Member of the Louisiana State Senate from the 17th district
- In office 1968–1976
- Preceded by: Henry M. Kimball
- Succeeded by: J. E. Jumonville Jr.

Personal details
- Born: John Enoul Jumonville December 20, 1919 Paincourtville, Louisiana, U. S.
- Died: May 4, 1983 (aged 63)
- Party: Democratic
- Children: J. E. Jumonville Jr.

= J. E. Jumonville Sr. =

American politician

John Enoul Jumonville Sr. (December 20, 1919 – May 4, 1983) was an American politician. He served as a Democratic member of the Louisiana State Senate, representing the 17th district.

== Life and career ==
Jumonville was born in Paincourtville, Louisiana. He worked as a cowman and farmer, and a dredging contractor.

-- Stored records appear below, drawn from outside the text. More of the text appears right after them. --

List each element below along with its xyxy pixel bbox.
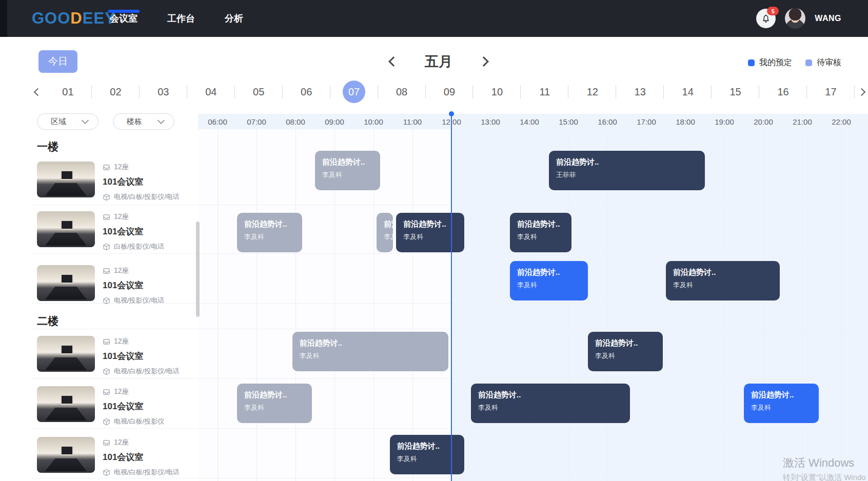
event-title: 前沿趋势讨..	[384, 218, 386, 230]
hour-label-10:00: 10:00	[356, 114, 391, 129]
floor-section-title: 二楼	[37, 314, 58, 328]
equipment-cube-icon	[103, 297, 110, 305]
date-cell-07[interactable]: 07	[330, 80, 378, 104]
room-photo	[37, 265, 95, 301]
building-filter-dropdown[interactable]: 楼栋	[113, 113, 174, 130]
today-button[interactable]: 今日	[38, 50, 77, 73]
seats-icon	[103, 388, 110, 396]
next-month-icon[interactable]	[479, 56, 489, 67]
event-organizer: 李及科	[244, 232, 295, 242]
room-list-scrollbar[interactable]	[196, 222, 200, 317]
hour-label-17:00: 17:00	[628, 114, 664, 129]
event-block[interactable]: 前沿趋势讨..李及科	[390, 435, 465, 474]
event-block[interactable]: 前沿趋势讨..李及科	[666, 261, 780, 300]
room-list-item[interactable]: 12座101会议室电视/投影仪/电话	[37, 265, 191, 301]
tab-工作台[interactable]: 工作台	[165, 0, 197, 37]
event-block[interactable]: 前沿趋势讨..李及科	[588, 332, 663, 371]
event-block[interactable]: 前沿趋势讨..李及科	[377, 213, 393, 252]
notification-badge: 5	[767, 7, 779, 15]
event-title: 前沿趋势讨..	[244, 218, 295, 230]
prev-month-icon[interactable]	[388, 56, 399, 67]
room-list-item[interactable]: 12座101会议室白板/投影仪/电话	[37, 211, 191, 247]
grid-hline	[31, 378, 868, 379]
area-filter-dropdown[interactable]: 区域	[37, 113, 98, 130]
event-block[interactable]: 前沿趋势讨..李及科	[471, 384, 630, 423]
event-block[interactable]: 前沿趋势讨..李及科	[510, 213, 571, 252]
date-cell-10[interactable]: 10	[473, 80, 521, 104]
date-cell-03[interactable]: 03	[140, 80, 187, 104]
room-equipment-row: 电视/投影仪/电话	[103, 296, 164, 305]
event-block[interactable]: 前沿趋势讨..李及科	[237, 213, 302, 252]
date-cell-12[interactable]: 12	[568, 80, 616, 104]
room-list-item[interactable]: 12座101会议室电视/白板/投影仪/电话	[37, 162, 191, 197]
date-cell-14[interactable]: 14	[664, 80, 712, 104]
seats-icon	[103, 439, 110, 447]
room-list-item[interactable]: 12座101会议室电视/白板/投影仪/电话	[37, 437, 191, 473]
user-avatar[interactable]	[785, 8, 805, 29]
area-filter-label: 区域	[51, 117, 66, 127]
room-name: 101会议室	[103, 279, 164, 291]
event-organizer: 李及科	[673, 280, 773, 290]
room-seats-label: 12座	[114, 438, 129, 447]
room-equipment-row: 电视/白板/投影仪/电话	[103, 192, 180, 202]
timeline-hour-header: 06:0007:0008:0009:0010:0011:0012:0013:00…	[198, 114, 868, 129]
event-block[interactable]: 前沿趋势讨..李及科	[510, 261, 588, 300]
date-cell-09[interactable]: 09	[426, 80, 474, 104]
grid-hline	[31, 478, 868, 478]
month-navigation: 五月	[390, 50, 487, 73]
logo-part-blue1: GOO	[32, 9, 70, 28]
room-seats-label: 12座	[114, 163, 129, 172]
date-cell-15[interactable]: 15	[712, 80, 759, 104]
room-info: 12座101会议室白板/投影仪/电话	[103, 211, 164, 251]
legend-my-bookings: 我的预定	[748, 57, 792, 68]
room-equipment-row: 白板/投影仪/电话	[103, 242, 164, 251]
event-block[interactable]: 前沿趋势讨..李及科	[315, 151, 380, 190]
date-cell-13[interactable]: 13	[616, 80, 664, 104]
tab-分析[interactable]: 分析	[223, 0, 245, 37]
prev-dates-icon[interactable]	[33, 88, 42, 96]
brand-logo[interactable]: GOODEEY	[32, 0, 116, 37]
room-seats-label: 12座	[114, 266, 129, 275]
room-info: 12座101会议室电视/白板/投影仪/电话	[103, 162, 180, 202]
event-block[interactable]: 前沿趋势讨..李及科	[744, 384, 819, 423]
top-nav: GOODEEY 会议室工作台分析 5 WANG	[0, 0, 868, 37]
room-photo	[37, 437, 95, 473]
room-list-item[interactable]: 12座101会议室电视/白板/投影仪	[37, 386, 191, 422]
room-name: 101会议室	[103, 350, 180, 362]
date-cell-17[interactable]: 17	[807, 80, 855, 104]
hour-label-15:00: 15:00	[550, 114, 586, 129]
date-cell-08[interactable]: 08	[378, 80, 426, 104]
hour-label-13:00: 13:00	[472, 114, 508, 129]
room-equipment-label: 电视/白板/投影仪/电话	[114, 468, 180, 477]
current-time-indicator	[451, 114, 452, 481]
date-cell-05[interactable]: 05	[235, 80, 283, 104]
next-dates-icon[interactable]	[857, 88, 865, 96]
event-organizer: 李及科	[478, 403, 623, 413]
date-cell-11[interactable]: 11	[521, 80, 568, 104]
event-block[interactable]: 前沿趋势讨..李及科	[396, 213, 464, 252]
room-seats-row: 12座	[103, 387, 164, 396]
room-equipment-label: 电视/白板/投影仪/电话	[114, 192, 180, 202]
seats-icon	[103, 267, 110, 275]
date-cell-02[interactable]: 02	[92, 80, 140, 104]
notifications-button[interactable]: 5	[756, 9, 776, 28]
equipment-cube-icon	[103, 418, 110, 426]
event-block[interactable]: 前沿趋势讨..王菲菲	[549, 151, 705, 190]
equipment-cube-icon	[103, 193, 110, 201]
hour-label-22:00: 22:00	[823, 114, 859, 129]
hour-label-09:00: 09:00	[317, 114, 352, 129]
date-cell-04[interactable]: 04	[187, 80, 235, 104]
room-list-item[interactable]: 12座101会议室电视/白板/投影仪/电话	[37, 336, 191, 372]
equipment-cube-icon	[103, 368, 110, 375]
date-cell-06[interactable]: 06	[283, 80, 330, 104]
legend-pending-review: 待审核	[805, 57, 841, 68]
date-cell-16[interactable]: 16	[759, 80, 807, 104]
event-title: 前沿趋势讨..	[517, 267, 581, 278]
equipment-cube-icon	[103, 469, 110, 476]
tab-会议室[interactable]: 会议室	[108, 0, 140, 37]
event-block[interactable]: 前沿趋势讨..李及科	[292, 332, 448, 371]
room-equipment-label: 电视/白板/投影仪/电话	[114, 367, 180, 376]
date-cell-01[interactable]: 01	[44, 80, 92, 104]
event-block[interactable]: 前沿趋势讨..李及科	[237, 384, 312, 423]
tab-label: 会议室	[110, 12, 137, 25]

He owned a ranch and three Rolls-Royces.

In 1968, Jumonville was elected to represent the 17th district, succeeding Henry M. Kimball. In the 1970s, he ran for re-election, but withdrew after he noticed an election to serve as the sheriff of Pointe Coupee Parish, Louisiana. Jumonville's son J. E. Jumonville Jr. then stood as the only candidate for the 17th district, serving until 1976. The senior Jumonville was later an unsuccessful candidate for the United States Congress.

Jumonville died in May 1983 of heart failure at the St. Charles General Hospital at the age of 63.